The Infamous Black Bird Southern Oregon History, Revised

Court Hall Remembers . . .

Court vs. the Mild-Mannered Stranger

Court Hall Remembers---
(Recollections of Jackson County Sporting Events by Veteran Sportsman.)

    About thirty-six years ago I met a small clerical-looking man with whiskers on the street of Central Point. I really at first thought he was a minister of the gospel; in fact he had such a kind look that I immediately took a great liking to him. After a few minutes' conversation he began to talk life insurance and plainly instilled in my mind that insurance was his regular business. Shortly he proposed to have a little game of poker in a nearby place for a cigar. Being somewhat egotistical about my own poker playing, I readily accepted the challenge. After winning a couple of cigars off me, the meek-looking individual sitting opposite proposed playing for one dollar per stack and, not daunted over the loss of a couple of cigars, I accepted the change of stakes.
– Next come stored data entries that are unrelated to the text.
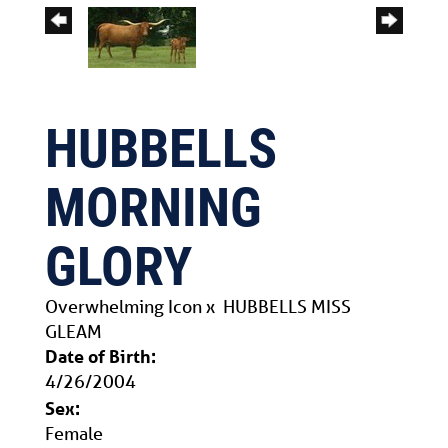
HUBBELLS
MORNING
GLORY
Overwhelming Icon
x
HUBBELLS MISS
GLEAM
Date of Birth:
4/26/2004
Sex:
Female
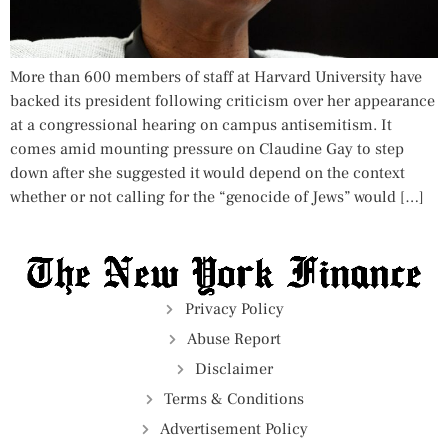
More than 600 members of staff at Harvard University have
backed its president following criticism over her appearance
at a congressional hearing on campus antisemitism. It
comes amid mounting pressure on Claudine Gay to step
down after she suggested it would depend on the context
whether or not calling for the “genocide of Jews” would […]
Privacy Policy
Abuse Report
Disclaimer
Terms & Conditions
Advertisement Policy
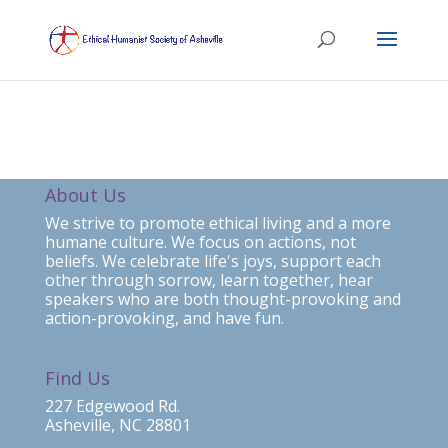
About Us
We strive to promote ethical living and a more
humane culture. We focus on actions, not
beliefs. We celebrate life's joys, support each
other through sorrow, learn together, hear
speakers who are both thought-provoking and
action-provoking, and have fun.
Find Us
227 Edgewood Rd.
Asheville, NC 28801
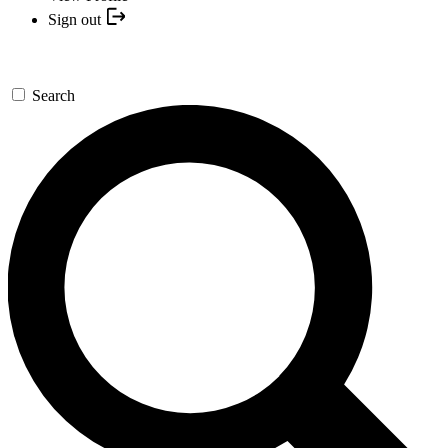
Sign out
Search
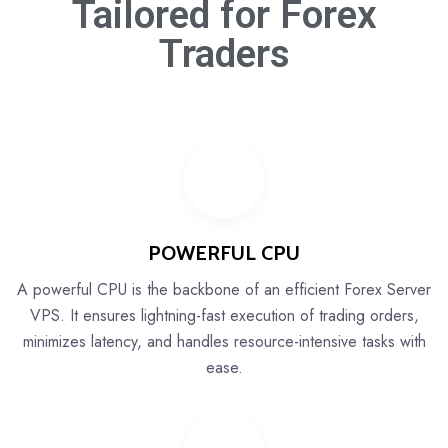
Tailored for
Forex
Traders
POWERFUL CPU
A powerful CPU is the backbone of an efficient Forex Server
VPS. It ensures lightning-fast execution of trading orders,
minimizes latency, and handles resource-intensive tasks with
ease.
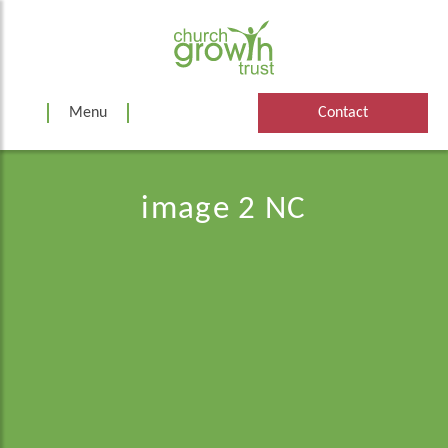
Skip
to
content
Menu
Contact
image 2 NC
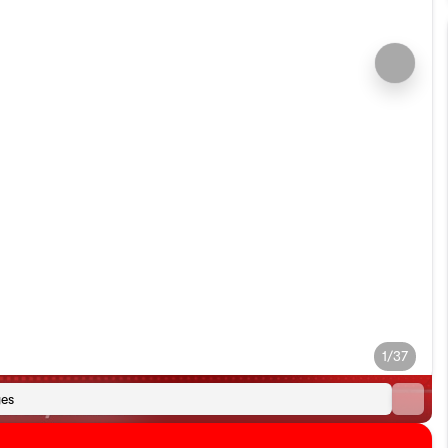
1/37
es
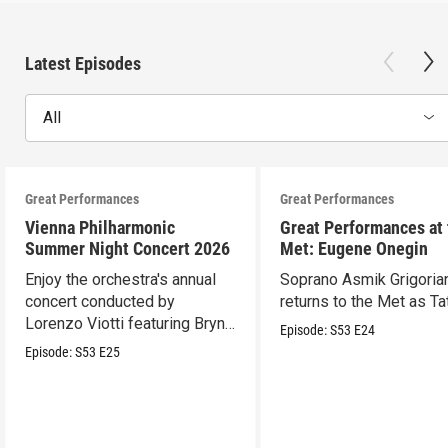
Latest Episodes
All
Great Performances
Great Performances
Vienna Philharmonic
Great Performances at
Summer Night Concert 2026
Met: Eugene Onegin
Enjoy the orchestra's annual
Soprano Asmik Grigoria
concert conducted by
returns to the Met as Ta
Lorenzo Viotti featuring Bryn
Episode:
S53
E24
Terfel as soloist.
Episode:
S53
E25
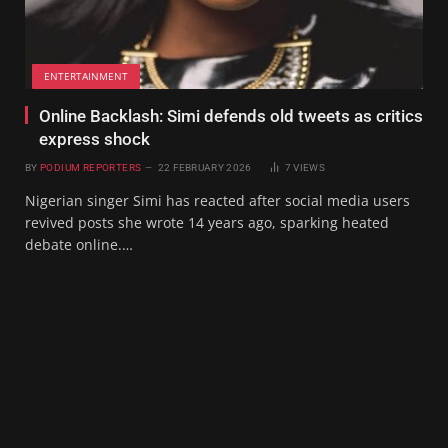
ENTERTAINMENT
Online Backlash: Simi defends old tweets as critics
express shock
BY
PODIUM REPORTERS
22 FEBRUARY 2026
7
VIEWS
Nigerian singer Simi has reacted after social media users
revived posts she wrote 14 years ago, sparking heated
debate online.…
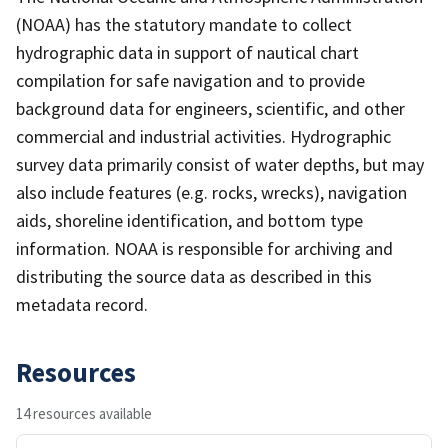
(NOAA) has the statutory mandate to collect
hydrographic data in support of nautical chart
compilation for safe navigation and to provide
background data for engineers, scientific, and other
commercial and industrial activities. Hydrographic
survey data primarily consist of water depths, but may
also include features (e.g. rocks, wrecks), navigation
aids, shoreline identification, and bottom type
information. NOAA is responsible for archiving and
distributing the source data as described in this
metadata record.
Resources
14 resources available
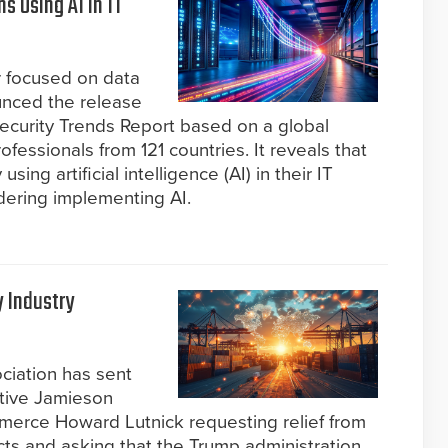
s Using AI in IT
r focused on data
unced the release
ecurity Trends Report based on a global
ofessionals from 121 countries. It reveals that
ing artificial intelligence (AI) in their IT
dering implementing AI.
y Industry
ociation has sent
ative Jamieson
merce Howard Lutnick requesting relief from
ducts and asking that the Trump administration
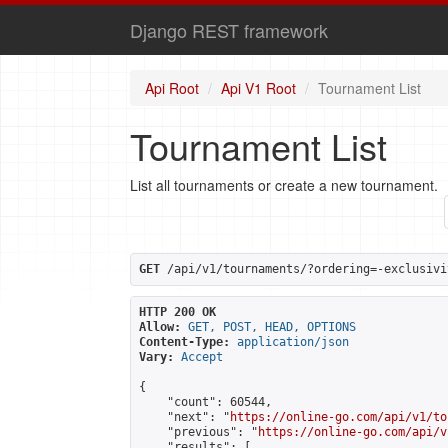
Django REST framework
Api Root
Api V1 Root
Tournament List
Tournament List
List all tournaments or create a new tournament.
GET
 /api/v1/tournaments/?ordering=-exclusivi
HTTP 200 OK
Allow:
GET, POST, HEAD, OPTIONS
Content-Type:
application/json
Vary:
Accept
{

    "count": 60544,

    "next": "
https://online-go.com/api/v1/to
    "previous": "
https://online-go.com/api/v
    "results": [
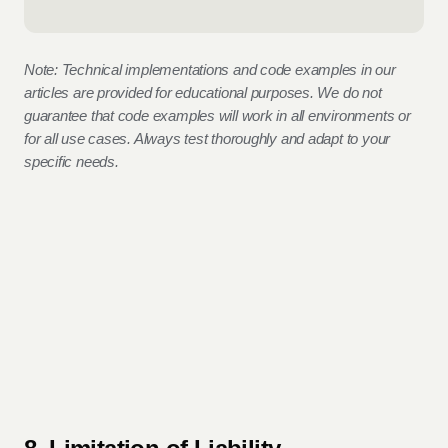
Note: Technical implementations and code examples in our
articles are provided for educational purposes. We do not
guarantee that code examples will work in all environments or
for all use cases. Always test thoroughly and adapt to your
specific needs.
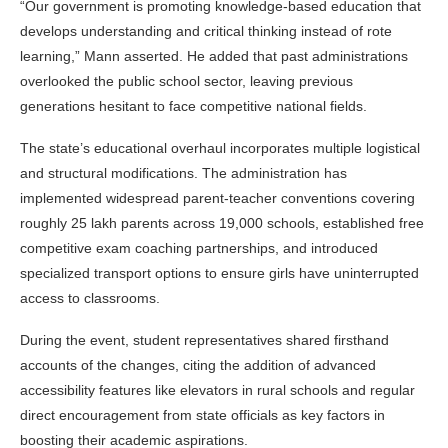
“Our government is promoting knowledge-based education that
develops understanding and critical thinking instead of rote
learning,” Mann asserted. He added that past administrations
overlooked the public school sector, leaving previous
generations hesitant to face competitive national fields.
The state’s educational overhaul incorporates multiple logistical
and structural modifications. The administration has
implemented widespread parent-teacher conventions covering
roughly 25 lakh parents across 19,000 schools, established free
competitive exam coaching partnerships, and introduced
specialized transport options to ensure girls have uninterrupted
access to classrooms.
During the event, student representatives shared firsthand
accounts of the changes, citing the addition of advanced
accessibility features like elevators in rural schools and regular
direct encouragement from state officials as key factors in
boosting their academic aspirations.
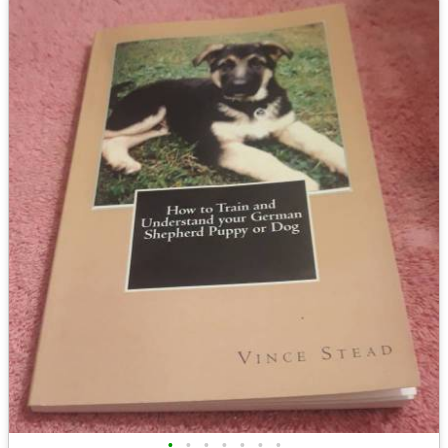
•
•
•
•
•
•
•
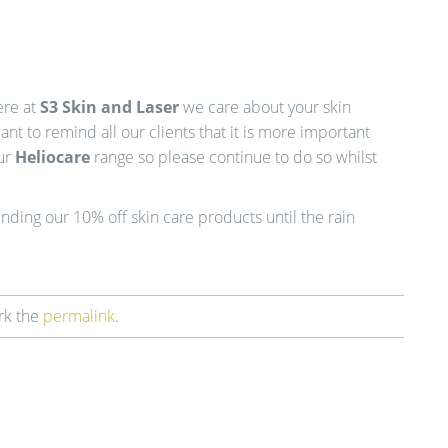
ere at
S3 Skin and Laser
we care about your skin
t to remind all our clients that it is more important
our
Heliocare
range so please continue to do so whilst
ding our 10% off skin care products until the rain
rk the
permalink
.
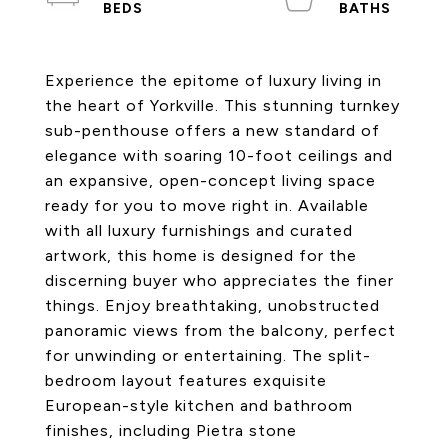
Experience the epitome of luxury living in
the heart of Yorkville. This stunning turnkey
sub-penthouse offers a new standard of
elegance with soaring 10-foot ceilings and
an expansive, open-concept living space
ready for you to move right in. Available
with all luxury furnishings and curated
artwork, this home is designed for the
discerning buyer who appreciates the finer
things. Enjoy breathtaking, unobstructed
panoramic views from the balcony, perfect
for unwinding or entertaining. The split-
bedroom layout features exquisite
European-style kitchen and bathroom
finishes, including Pietra stone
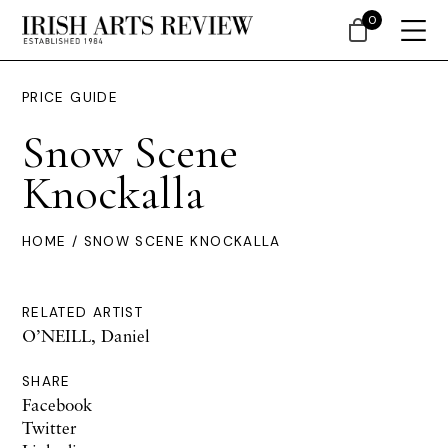
0
PRICE GUIDE
Snow Scene
Knockalla
HOME
/ SNOW SCENE KNOCKALLA
RELATED ARTIST
O’NEILL, Daniel
SHARE
Facebook
Twitter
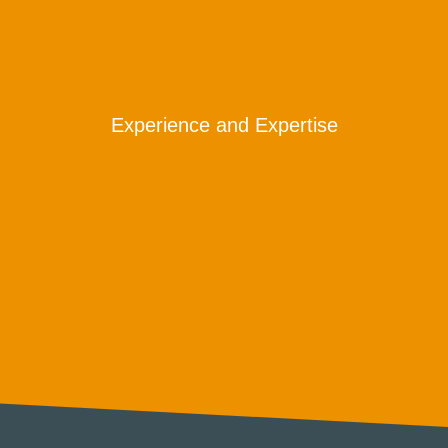
Experience and Expertise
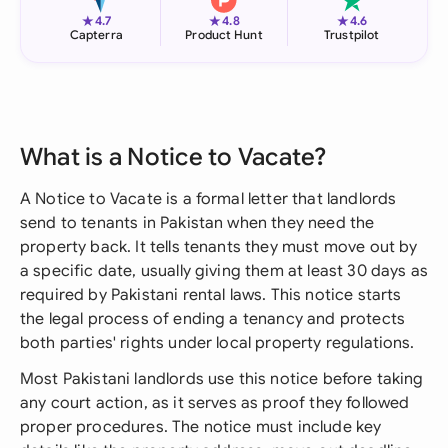
★
★
★
4.7
4.8
4.6
Capterra
Product Hunt
Trustpilot
What is a Notice to Vacate?
A Notice to Vacate is a formal letter that landlords
send to tenants in Pakistan when they need the
property back. It tells tenants they must move out by
a specific date, usually giving them at least 30 days as
required by Pakistani rental laws. This notice starts
the legal process of ending a tenancy and protects
both parties' rights under local property regulations.
Most Pakistani landlords use this notice before taking
any court action, as it serves as proof they followed
proper procedures. The notice must include key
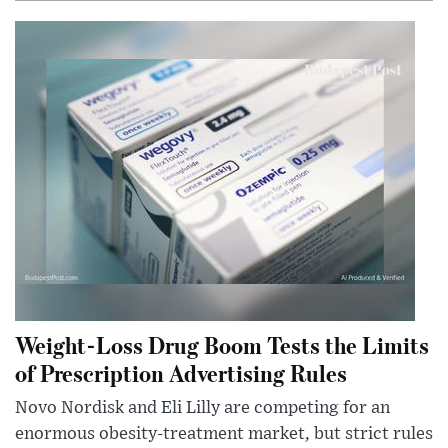
Weight-Loss Drug Boom Tests the Limits
of Prescription Advertising Rules
Novo Nordisk and Eli Lilly are competing for an
enormous obesity-treatment market, but strict rules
At the close of the game I was some fifteen dollars loser; the stranger commented on my hard luck and bid me a friendly adieu. In a few days he was back again. I was naturally anxious to get even, so at it again we went. This time he picked me for thirty-five dollars, and then gave me his usual friendly goodbye.
    After the gentleman had left, I got to thinking of the unusual plays that came up. Every time I had a good hand he would lay down; every time I made a bluff he would call--especially on his deal. By this time I knew I was getting the works and was anxious for his return in order to give me an opportunity to try and find out in what manner I was getting cheated. I was sure the pious-looking stranger thought he had a good thing and would soon return, and he sure did. I had made up my mind to play very careful, but it was not long until a play came up when we each had sixty dollars in the pot, when I suddenly put my left hand on the money and walked around the table and says, "Let me see that thing you are using on me." When I got around to his chair I noticed that he held his knees close together. I pulled them apart, and there lay a little mirror, about two by three inches in size, on his chair. I said, "Why did you do that to me?" He said, "I thought I would pluck the goose as long as she kept laying the golden eggs."
    Needless to say I kept the large pot, which made me more than even. I also kept the mirror as a memento.
    This meek-looking individual told me he practiced fifteen years before he could deal perfect with the mirror. In dealing he would draw the card towards him far enough and over the edge of the table to catch the denomination of the cards. Anything unusual about his dealing was not discernible to the average player. Some fifteen years after this I came back from a fishing trip and found this same man playing a game of poker with a friend of mine. He no more than saw me when he quit the game and took the first train out of Medford.